Saved data entries
Start of Block
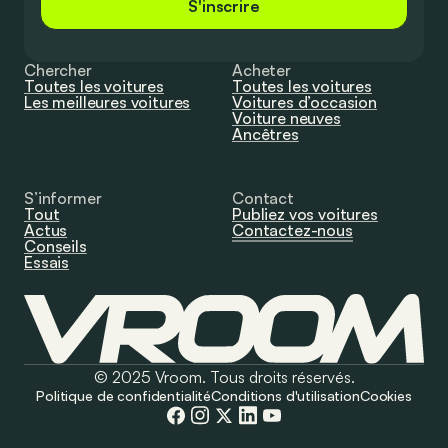
S'inscrire
Chercher
Acheter
Toutes les voitures
Toutes les voitures
Les meilleures voitures
Voitures d’occasion
Voiture neuves
Ancêtres
S’informer
Contact
Tout
Publiez vos voitures
Actus
Contactez-nous
Conseils
Essais
© 2025 Vroom. Tous droits réservés.
Politique de confidentialité
Conditions d'utilisation
Cookies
End of Block
Please repeat the records above exactly, omitting any pictures they contain.

Response area:
S'inscrire
Chercher
Acheter
Toutes les voitures
Toutes les voitures
Les meilleures voitures
Voitures d’occasion
Voiture neuves
Ancêtres
S’informer
Contact
Tout
Publiez vos voitures
Actus
Contactez-nous
Conseils
Essais
© 2025 Vroom. Tous droits réservés.
Politique de confidentialité
Conditions d'utilisation
Cookies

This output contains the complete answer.